Dynamic FoxG1 expression coordinates the integration of multipolar pyramidal neuron precursors into the cortical plate

Abstract

Pyramidal cells of the cerebral cortex are born in the ventricular zone and migrate through the intermediate zone to enter into the cortical plate. In the intermediate zone, these migrating precursors move tangentially and initiate the extension of their axons by transiently adopting a characteristic multipolar morphology. We observe that expression of the forkhead transcription factor FoxG1 is dynamically regulated during this transitional period.
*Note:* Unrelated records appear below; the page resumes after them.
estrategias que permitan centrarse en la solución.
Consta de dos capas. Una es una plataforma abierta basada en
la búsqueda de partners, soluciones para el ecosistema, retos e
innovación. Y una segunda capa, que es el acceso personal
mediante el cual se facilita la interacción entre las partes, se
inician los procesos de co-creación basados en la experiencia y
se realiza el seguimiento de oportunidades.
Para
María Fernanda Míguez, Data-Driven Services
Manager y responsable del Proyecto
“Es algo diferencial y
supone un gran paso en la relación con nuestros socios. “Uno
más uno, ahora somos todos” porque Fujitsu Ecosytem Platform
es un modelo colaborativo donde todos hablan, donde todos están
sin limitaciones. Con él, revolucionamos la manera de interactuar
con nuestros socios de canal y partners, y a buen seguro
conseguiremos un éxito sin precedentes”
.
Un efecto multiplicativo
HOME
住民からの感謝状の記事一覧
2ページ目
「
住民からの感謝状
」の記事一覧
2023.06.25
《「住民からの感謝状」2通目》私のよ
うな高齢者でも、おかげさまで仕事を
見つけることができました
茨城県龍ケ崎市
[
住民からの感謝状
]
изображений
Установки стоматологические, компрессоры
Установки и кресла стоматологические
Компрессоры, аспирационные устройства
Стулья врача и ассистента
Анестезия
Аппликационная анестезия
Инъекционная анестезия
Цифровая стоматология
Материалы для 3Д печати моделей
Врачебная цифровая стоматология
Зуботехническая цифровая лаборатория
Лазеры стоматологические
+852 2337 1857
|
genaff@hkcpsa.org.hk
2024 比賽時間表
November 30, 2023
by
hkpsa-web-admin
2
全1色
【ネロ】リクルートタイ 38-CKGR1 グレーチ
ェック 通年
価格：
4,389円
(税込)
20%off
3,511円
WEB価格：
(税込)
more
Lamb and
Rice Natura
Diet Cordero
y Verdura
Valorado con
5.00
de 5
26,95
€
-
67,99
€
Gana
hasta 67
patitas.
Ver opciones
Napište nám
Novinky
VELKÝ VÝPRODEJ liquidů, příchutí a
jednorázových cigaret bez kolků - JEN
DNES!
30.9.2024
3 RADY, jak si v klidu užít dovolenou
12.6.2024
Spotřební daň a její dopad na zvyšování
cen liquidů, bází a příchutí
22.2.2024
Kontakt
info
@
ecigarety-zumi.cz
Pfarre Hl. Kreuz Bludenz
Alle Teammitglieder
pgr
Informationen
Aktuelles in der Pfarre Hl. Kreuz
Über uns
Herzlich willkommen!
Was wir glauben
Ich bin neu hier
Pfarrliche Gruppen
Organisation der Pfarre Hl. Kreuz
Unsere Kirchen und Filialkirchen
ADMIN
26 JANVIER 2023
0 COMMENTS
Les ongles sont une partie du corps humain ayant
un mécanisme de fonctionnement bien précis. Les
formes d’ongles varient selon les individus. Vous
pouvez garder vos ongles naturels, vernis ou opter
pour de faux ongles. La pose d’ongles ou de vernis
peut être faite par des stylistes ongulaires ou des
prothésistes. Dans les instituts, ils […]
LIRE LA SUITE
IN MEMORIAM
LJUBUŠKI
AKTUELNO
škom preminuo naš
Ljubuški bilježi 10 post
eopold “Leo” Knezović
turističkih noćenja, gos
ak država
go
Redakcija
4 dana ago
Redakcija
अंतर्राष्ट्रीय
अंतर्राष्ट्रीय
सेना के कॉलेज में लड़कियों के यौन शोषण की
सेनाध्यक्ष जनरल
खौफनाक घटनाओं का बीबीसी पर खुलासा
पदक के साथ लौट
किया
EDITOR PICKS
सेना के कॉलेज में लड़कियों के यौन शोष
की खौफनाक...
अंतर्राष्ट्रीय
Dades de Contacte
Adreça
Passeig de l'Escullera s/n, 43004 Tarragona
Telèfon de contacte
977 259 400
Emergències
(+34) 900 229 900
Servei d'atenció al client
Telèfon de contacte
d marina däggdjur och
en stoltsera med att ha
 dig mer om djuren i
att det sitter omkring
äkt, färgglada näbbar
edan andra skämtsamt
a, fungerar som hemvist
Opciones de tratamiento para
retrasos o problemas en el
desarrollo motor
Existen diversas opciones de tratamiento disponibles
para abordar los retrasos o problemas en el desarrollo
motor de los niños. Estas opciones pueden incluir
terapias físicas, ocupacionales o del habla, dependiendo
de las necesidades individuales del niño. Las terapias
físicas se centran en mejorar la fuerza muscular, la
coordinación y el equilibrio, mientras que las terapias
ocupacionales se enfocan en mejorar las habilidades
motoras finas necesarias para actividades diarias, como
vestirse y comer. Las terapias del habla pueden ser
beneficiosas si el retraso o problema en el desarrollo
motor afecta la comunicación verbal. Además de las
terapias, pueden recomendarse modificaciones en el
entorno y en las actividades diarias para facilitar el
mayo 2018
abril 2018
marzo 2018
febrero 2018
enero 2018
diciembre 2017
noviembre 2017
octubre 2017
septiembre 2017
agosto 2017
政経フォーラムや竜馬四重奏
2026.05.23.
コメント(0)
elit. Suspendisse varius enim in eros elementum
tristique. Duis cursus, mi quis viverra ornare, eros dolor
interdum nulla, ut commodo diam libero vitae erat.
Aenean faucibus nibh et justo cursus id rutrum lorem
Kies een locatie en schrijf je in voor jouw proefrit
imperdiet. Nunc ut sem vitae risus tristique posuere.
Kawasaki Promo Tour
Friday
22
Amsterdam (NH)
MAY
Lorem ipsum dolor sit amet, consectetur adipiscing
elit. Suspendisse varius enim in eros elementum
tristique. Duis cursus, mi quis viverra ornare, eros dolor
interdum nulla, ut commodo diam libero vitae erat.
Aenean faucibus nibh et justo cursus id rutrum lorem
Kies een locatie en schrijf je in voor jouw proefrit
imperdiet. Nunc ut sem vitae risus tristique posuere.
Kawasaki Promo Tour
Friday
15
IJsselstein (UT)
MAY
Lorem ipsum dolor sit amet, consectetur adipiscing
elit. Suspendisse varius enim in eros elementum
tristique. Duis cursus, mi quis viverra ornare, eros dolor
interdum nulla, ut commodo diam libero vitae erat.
By utilizing conditional genetic strategies, we show that the downregulation of FoxG1 at the beginning of the multipolar cell phase induces Unc5D expression, the timing of which ultimately determines the laminar identity of pyramidal neurons. In addition, we demonstrate that the re-expression of FoxG1 is required for cells to transit out of the multipolar cell phase and to enter into the cortical plate. Thus, the dynamic expression of FoxG1 during migration within the intermediate zone is essential for the proper assembly of the cerebral cortex.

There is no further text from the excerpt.